Innovationsmanagement: Exploit und Explore als Schlüssel zum Erfolg

Im nachfolgenden Beitrag wird erklärt, warum Exploit und Explore als grundlegende Fähigkeiten über den Erfolg von Innovationen entscheiden. Dabei identifiziert er Exploit-Strukturen als Treiber für inkrementelle Veränderungen und Effizienz, während Explore-Strukturen Raum für bahnbrechende Neuerungen schaffen.

20.08.2024 Von: Tobias Reisbeck
Innovationsmanagement

Innovationsstruktur – die strukturelle Ebene des Innovationsmanagements 

Erfolgreiches Innovationsmanagement spielt sich auf drei Ebenen ab: der funktionalen, der emotionalen und der strukturellen Ebene. Auf der funktionalen Ebene widmen wir uns den Fragen, WAS wir unter Innovation verstehen, was wir damit erreichen wollen.
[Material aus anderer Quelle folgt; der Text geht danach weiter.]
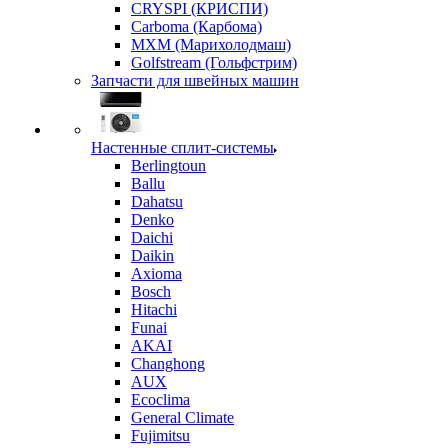
CRYSPI (КРИСПИ)
Carboma (Карбома)
MXM (Марихолодмаш)
Golfstream (Гольфстрим)
Запчасти для швейных машин
Настенные сплит-системы
Berlingtoun
Ballu
Dahatsu
Denko
Daichi
Daikin
Axioma
Bosch
Hitachi
Funai
AKAI
Changhong
AUX
Ecoclima
General Climate
Fujimitsu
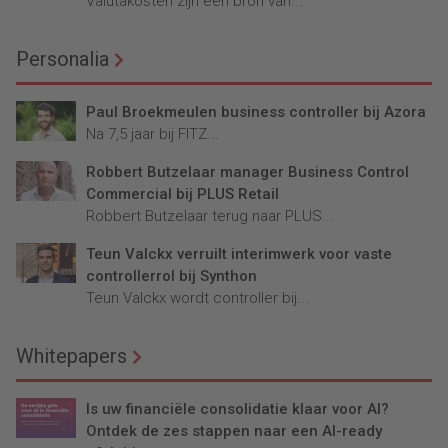
Valutakosten zijn een bron van...
Personalia
Paul Broekmeulen business controller bij Azora
Na 7,5 jaar bij FITZ...
Robbert Butzelaar manager Business Control
Commercial bij PLUS Retail
Robbert Butzelaar terug naar PLUS...
Teun Valckx verruilt interimwerk voor vaste
controllerrol bij Synthon
Teun Valckx wordt controller bij...
Whitepapers
Is uw financiële consolidatie klaar voor AI?
Ontdek de zes stappen naar een AI-ready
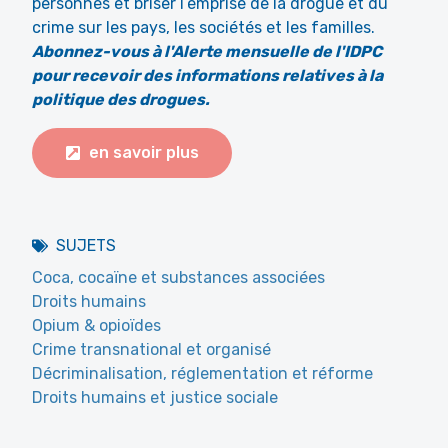
personnes et briser l’emprise de la drogue et du
crime sur les pays, les sociétés et les familles.
Abonnez-vous à
l'Alerte mensuelle de l'IDPC
pour recevoir des informations relatives à la
politique des drogues.
en savoir plus
SUJETS
Coca, cocaïne et substances associées
Droits humains
Opium & opioïdes
Crime transnational et organisé
Décriminalisation, réglementation et réforme
Droits humains et justice sociale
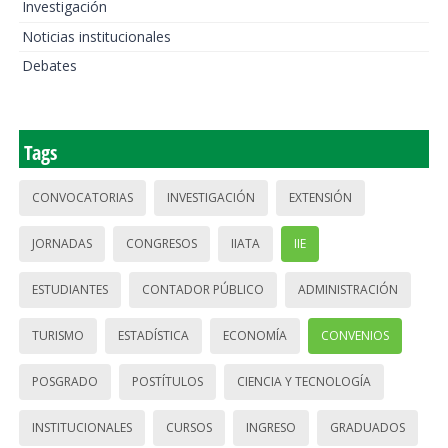
Investigación
Noticias institucionales
Debates
Tags
CONVOCATORIAS
INVESTIGACIÓN
EXTENSIÓN
JORNADAS
CONGRESOS
IIATA
IIE
ESTUDIANTES
CONTADOR PÚBLICO
ADMINISTRACIÓN
TURISMO
ESTADÍSTICA
ECONOMÍA
CONVENIOS
POSGRADO
POSTÍTULOS
CIENCIA Y TECNOLOGÍA
INSTITUCIONALES
CURSOS
INGRESO
GRADUADOS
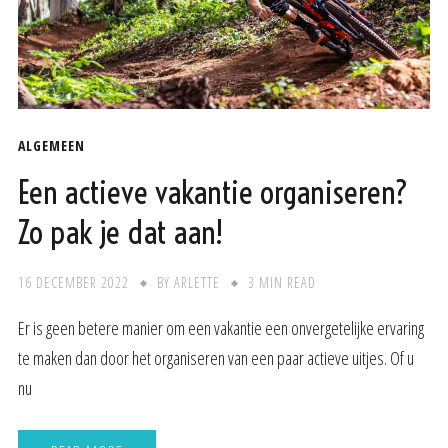
ALGEMEEN
Een actieve vakantie organiseren?
Zo pak je dat aan!
16 DECEMBER 2022
BY
ARLETTE
3 MIN READ
Er is geen betere manier om een vakantie een onvergetelijke ervaring
te maken dan door het organiseren van een paar actieve uitjes. Of u
nu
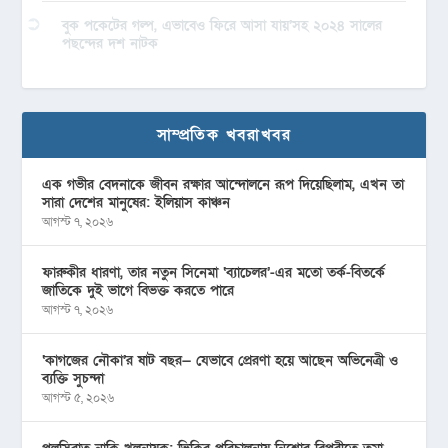
বুক পকেটের গল্প, এভাবেও ফিরে আসা যায়’সহ ২০২৪ সালের
পছন্দের দশ নাটক
সাম্প্রতিক খবরাখবর
এক গভীর বেদনাকে জীবন রক্ষার আন্দোলনে রূপ দিয়েছিলাম, এখন তা
সারা দেশের মানুষের: ইলিয়াস কাঞ্চন
আগস্ট ৭, ২০২৬
ফারুকীর ধারণা, তার নতুন সিনেমা ‘ব্যাচেলর’-এর মতো তর্ক-বিতর্কে
জাতিকে দুই ভাগে বিভক্ত করতে পারে
আগস্ট ৭, ২০২৬
‘কাগজের নৌকা’র ষাট বছর— যেভাবে প্রেরণা হয়ে আছেন অভিনেত্রী ও
ব্যক্তি সুচন্দা
আগস্ট ৫, ২০২৬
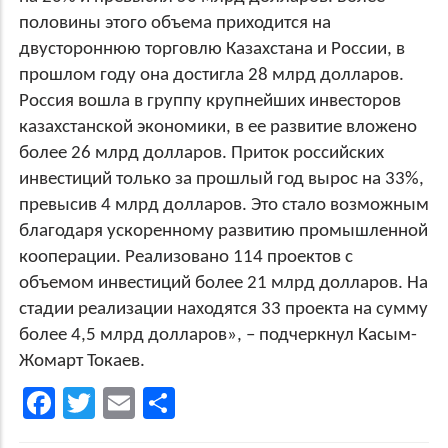
половины этого объема приходится на
двустороннюю торговлю Казахстана и России, в
прошлом году она достигла 28 млрд долларов.
Россия вошла в группу крупнейших инвесторов
казахстанской экономики, в ее развитие вложено
более 26 млрд долларов. Приток российских
инвестиций только за прошлый год вырос на 33%,
превысив 4 млрд долларов. Это стало возможным
благодаря ускоренному развитию промышленной
кооперации. Реализовано 114 проектов с
объемом инвестиций более 21 млрд долларов. На
стадии реализации находятся 33 проекта на сумму
более 4,5 млрд долларов», – подчеркнул Касым-
Жомарт Токаев.
Facebook
Twitter
Email
Share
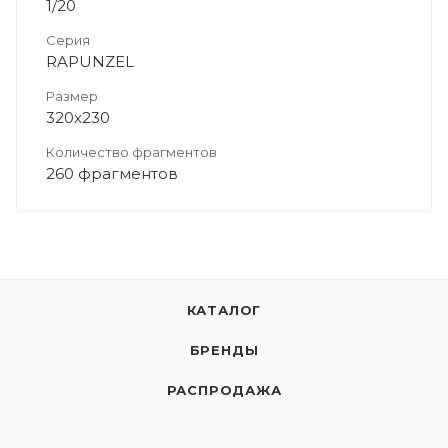
1/20
Серия
RAPUNZEL
Размер
320х230
Количество фрагментов
260 фрагментов
КАТАЛОГ
БРЕНДЫ
РАСПРОДАЖА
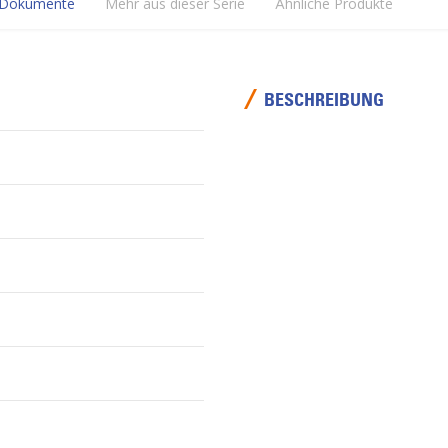
Dokumente
Mehr aus dieser Serie
Ähnliche Produkte
BESCHREIBUNG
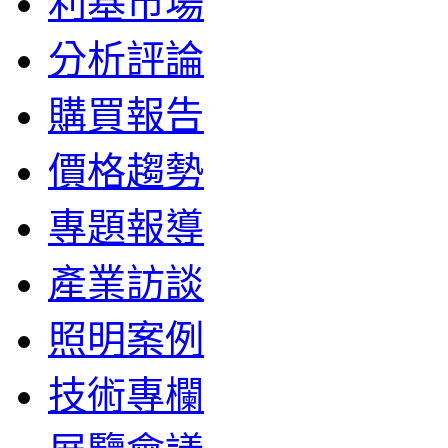
利基市場
分析評論
購買報告
價格趨勢
專題報導
產業訪談
照明案例
技術專欄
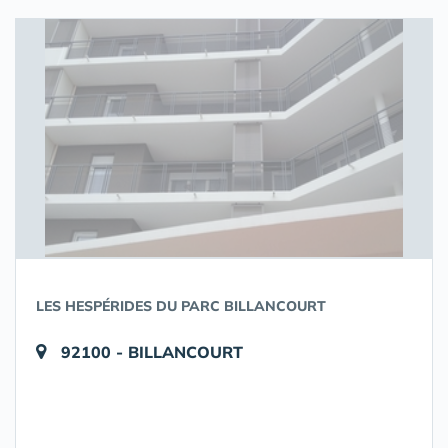
LES HESPÉRIDES DU PARC BILLANCOURT
92100 - BILLANCOURT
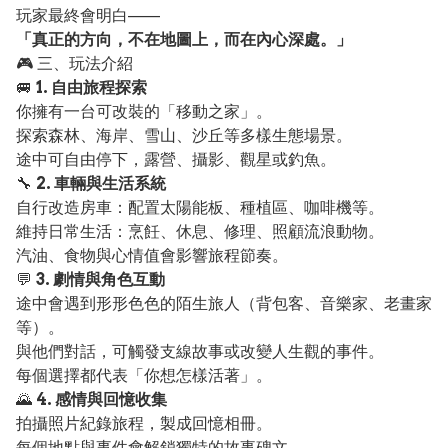
玩家最終會明白——
「真正的方向，不在地圖上，而在內心深處。」
🎮 三、玩法介紹
🚐
1. 自由旅程探索
你擁有一台可改裝的「移動之家」。
探索森林、海岸、雪山、沙丘等多樣生態場景。
途中可自由停下，露營、攝影、觀星或釣魚。
🔧
2. 車輛與生活系統
自行改造房車：配置太陽能板、種植區、咖啡機等。
維持日常生活：烹飪、休息、修理、照顧流浪動物。
汽油、食物與心情值會影響旅程節奏。
💬
3. 劇情與角色互動
途中會遇到形形色色的陌生旅人（背包客、音樂家、老畫家
等）。
與他們對話，可觸發支線故事或改變人生觀的事件。
每個選擇都代表「你想怎樣活著」。
🌄
4. 感情與回憶收集
拍攝照片紀錄旅程，製成回憶相冊。
每個地點與事件會解鎖獨特的故事碑文。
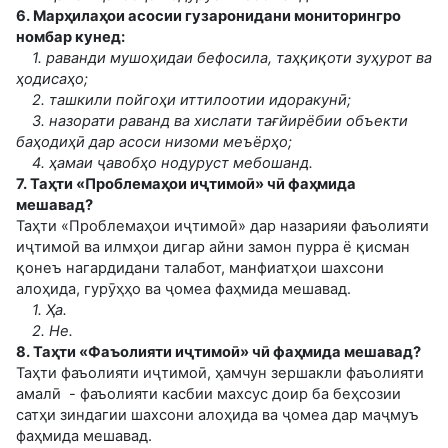
6. Марҳилаҳои асосии гузаронидани мониторингро
номбар кунед:
1. раванди мушоҳидаи бефосила, таҳқиқоти зуҳурот ва
ҳодисаҳо;
2. ташкили пойгоҳи иттилоотии идоракунӣ;
3. назорати раванд ва хислати тағйирёбии объекти
баҳодиҳӣ дар асоси низоми меъёрҳо;
4. ҳамаи ҷавобҳо нодуруст мебошанд.
7. Таҳти «Проблемаҳои иҷтимоӣ» чӣ фаҳмида
мешавад?
Таҳти «Проблемаҳои иҷтимоӣ» дар назарияи фаъолияти
иҷтимоӣ ва илмҳои дигар айни замон пурра ё қисман
қонеъ нагардидани талабот, манфиатҳои шахсони
алоҳида, гурӯҳҳо ва ҷомеа фаҳмида мешавад.
1. Ҳа.
2. Не.
8. Таҳти «Фаъолияти иҷтимоӣ» чӣ фаҳмида мешавад?
Таҳти фаъолияти иҷтимоӣ, ҳамчун зершакли фаъолияти
амалӣ - фаъолияти касбии махсус доир ба беҳсозии
сатҳи зиндагии шахсони алоҳида ва ҷомеа дар маҷмуъ
фаҳмида мешавад.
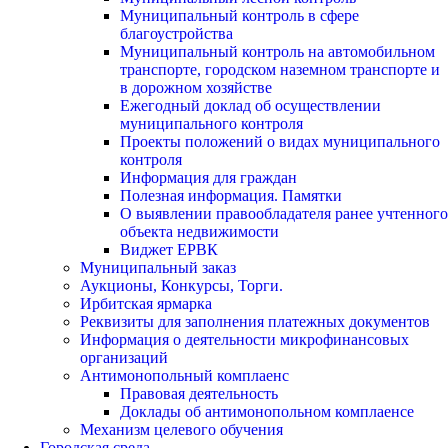
Муниципальный контроль в сфере
благоустройства
Муниципальный контроль на автомобильном
транспорте, городском наземном транспорте и
в дорожном хозяйстве
Ежегодный доклад об осуществлении
муниципального контроля
Проекты положений о видах муниципального
контроля
Информация для граждан
Полезная информация. Памятки
О выявлении правообладателя ранее учтенного
объекта недвижимости
Виджет ЕРВК
Муниципальный заказ
Аукционы, Конкурсы, Торги.
Ирбитская ярмарка
Реквизиты для заполнения платежных документов
Информация о деятельности микрофинансовых
организаций
Антимонопольный комплаенс
Правовая деятельность
Доклады об антимонопольном комплаенсе
Механизм целевого обучения
Городская среда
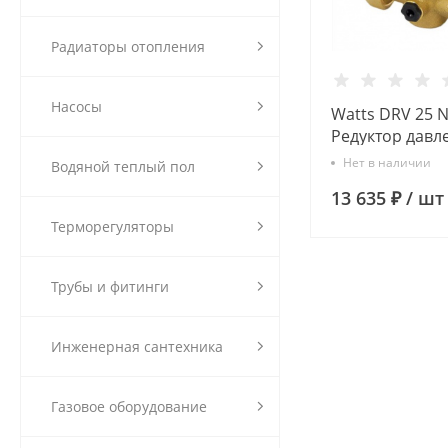
Радиаторы отопления
Насосы
Watts DRV 25 N
Редуктор давле
регулятором и
Нет в наличии
Водяной теплый пол
(гайки в компл
13 635 ₽
/
шт
Терморегуляторы
Трубы и фитинги
Инженерная сантехника
Газовое оборудование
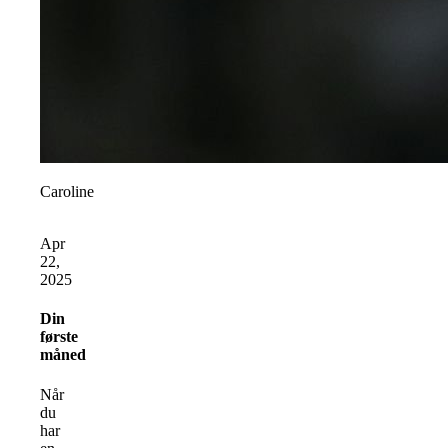
Caroline
Apr
22,
2025
Din
første
måned
Når
du
har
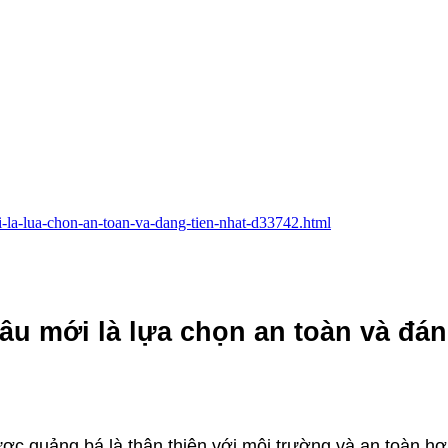
oi-la-lua-chon-an-toan-va-dang-tien-nhat-d33742.html
Đâu mới là lựa chọn an toàn và đá
được quảng bá là thân thiện với môi trường và an toàn h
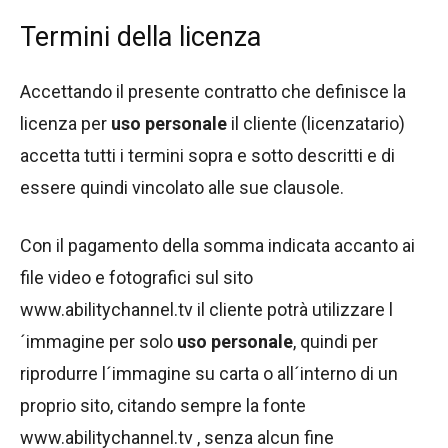
Termini della licenza
Accettando il presente contratto che definisce la
licenza per
uso personale
il cliente (licenzatario)
accetta tutti i termini sopra e sotto descritti e di
essere quindi vincolato alle sue clausole.
Con il pagamento della somma indicata accanto ai
file video e fotografici sul sito
www.abilitychannel.tv il cliente potrà utilizzare l
´immagine per solo
uso personale
, quindi per
riprodurre l´immagine su carta o all´interno di un
proprio sito, citando sempre la fonte
www.abilitychannel.tv , senza alcun fine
Auch die Frage, WIE Innovationen realisiert werden und welche Werkzeuge und Abläufe hierfür zur Verfügung stehen, ist Teil der funktionalen Ebene. Dagegen beleuchtet die emotionale Ebene des Innovationsmanagements die Aspekte der Kultur, der Führung und der Motivation von Mitarbeitern. Die strukturelle Ebene adressiert hingegen die Frage, welcher der passende Rahmen und welche die passenden strukturellen Voraussetzungen für erfolgreiches Innovationsmanagement sind. Es lohnt sich, dieser strukturellen Ebene einiges an Bedeutung zu schenken, denn sie kann Innovation nicht nur ermöglichen, sondern auch erleichtern. Sie legt den Rahmen fest, in dem Innovation stattfinden kann. Sie bestimmt in wesentlichem Masse, wie und in welchem Umfang und mit welchen Freiheitsgraden Innovation erfolgt und erfolgreich sein kann.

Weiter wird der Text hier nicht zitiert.